Earned media is the only channel where credibility comes built in. It is also the only channel where you cannot guarantee inventory. This primer treats earned media as a strategic discipline, not a measurement orphan.
Earned media as a programme
Treat earned media as a four-quarter programme with named beats: a thought leadership cadence, a product news cadence, a corporate news cadence, and an issue response capability. Each beat has its own pitch list, embargo policy, and approval workflow. Programmes outperform reactive pitching by two-to-one in our industry studies.
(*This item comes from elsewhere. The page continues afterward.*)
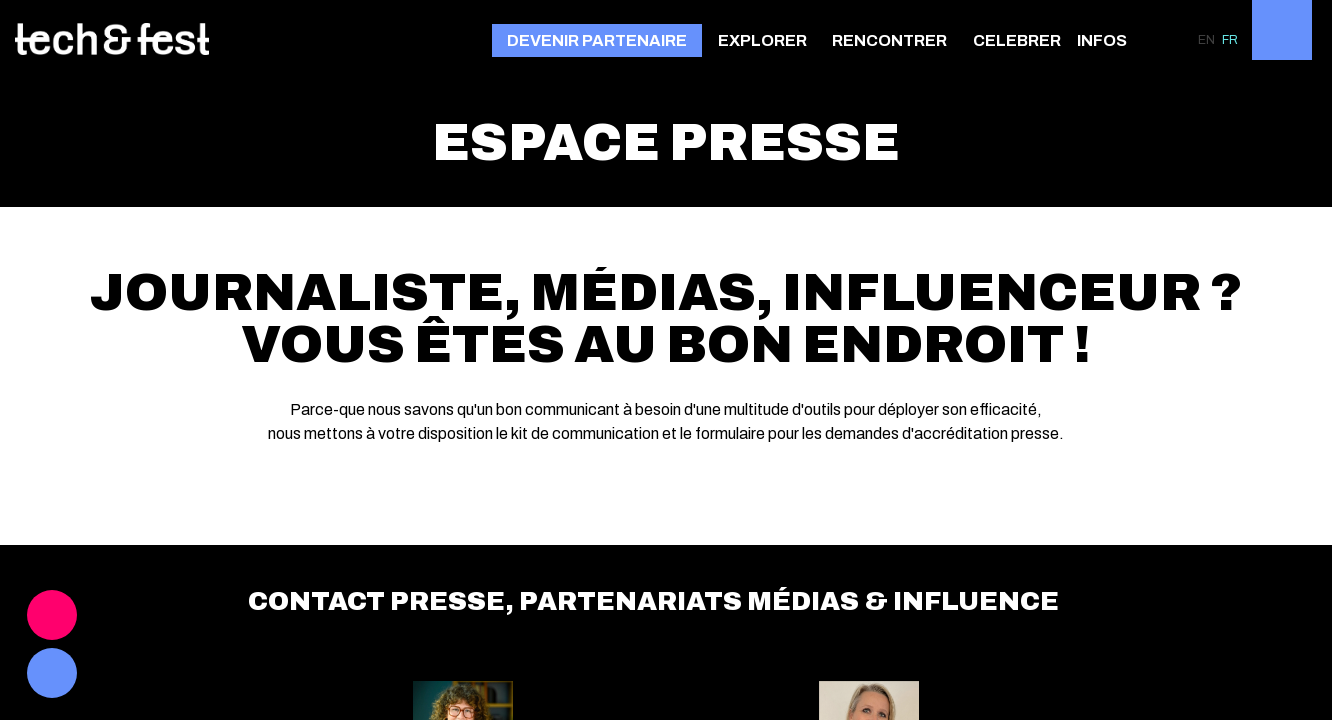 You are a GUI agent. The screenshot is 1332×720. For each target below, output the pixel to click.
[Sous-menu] (815, 41)
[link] (767, 40)
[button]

The pitch quality scorecard
Every pitch is scored before sending: relevance to the journalist, originality of angle, strength of evidence, exclusivity, and timing. Pitches scoring below 16 out of 25 are not sent. The discipline of scoring is more valuable than the score itself.
Measurement that matters
Volume metrics — clip counts, AVE, share of voice — describe activity, not impact. Measure share of conversation in target topics, sentiment in target outlets, message penetration, and citation in tier-one analyst reports. Report monthly, review quarterly, and treat volume metrics as background diagnostics.
When earned media fails
Most earned media programmes fail not because of pitch quality but because the underlying news is not newsworthy. Before scaling pitching effort, audit the pipeline of stories. If the calendar contains fewer than two genuinely fresh angles per quarter, the problem is upstream of communications.